Make helping the needy go viral. - borue

Hello Friends.
Imagine that you make a purchase this holiday season and your purchase does not benefit the seller but a total stranger - rather, your purchase benefits a needy person somewhere in this world.<p>That&#x27;s the idea behind www.borue.org. We sell shirts and raise funds and awareness about world causes. We donate 100% of the net profits generated from the sale of our shirts towards a cause.<p>We need your help. We launched the project but the success of the project depends on our collective efforts. We need your help in getting the word out.<p>For our first organization we have partnered up with Watsi.org.
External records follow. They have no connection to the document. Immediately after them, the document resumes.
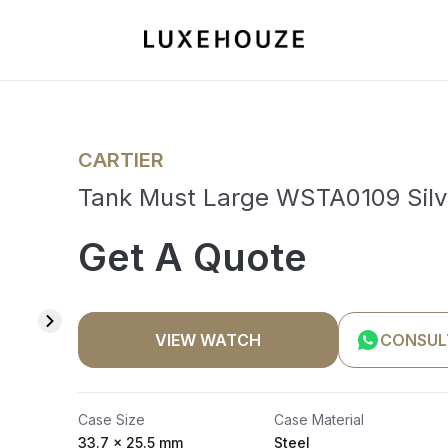
CARTIER
Tank Must Large WSTA0109 Silv
Get A Quote
VIEW WATCH
CONSUL
Case Size
Case Material
33.7 x 25.5 mm
Steel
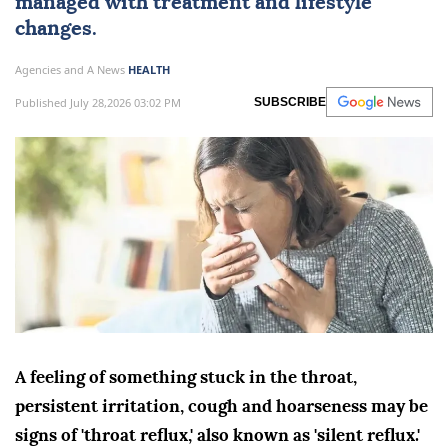
managed with treatment and lifestyle
changes.
Agencies and A News
HEALTH
Published July 28,2026 03:02 PM
SUBSCRIBE
A feeling of something stuck in the throat,
persistent irritation, cough and hoarseness may be
signs of 'throat reflux,' also known as 'silent reflux.'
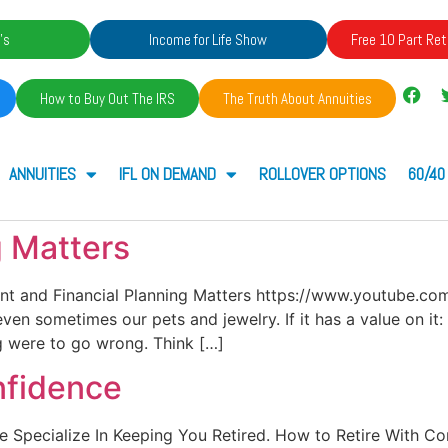
's
Income for Life Show
Free 10 Part Ret
How to Buy Out The IRS
The Truth About Annuities
ANNUITIES
IFL ON DEMAND
ROLLOVER OPTIONS
60/40
g Matters
ent and Financial Planning Matters https://www.youtube.
ven sometimes our pets and jewelry. If it has a value on i
ng were to go wrong. Think […]
nfidence
. We Specialize In Keeping You Retired. How to Retire With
Many of your might be familiar with Watsi, as some of their funds came from Y combinator.<p>Let&#x27;s see how much positivity we can bring in the lives of those who are less fortunate.<p>Always remember that not everyone in this world can experience the joy of making a new purchase. But we can bring positivity and happiness in their lives through the sale of our shirts. We can raise funds and help the needy!!<p>Thank you for reading this and your help.
This is a wonderful community.
www.Borue.org
www.facebook.com&#x2F;borue.org
www.twitter.com&#x2F;borueusa<p>-Lastly, a lot of irrelevant stuff goes viral, let&#x27;s make helping the needy go viral.
======
jlgaddis
This is the third time in the last week you've spammed HN with your link. It's
obviously not working. Go somewhere else.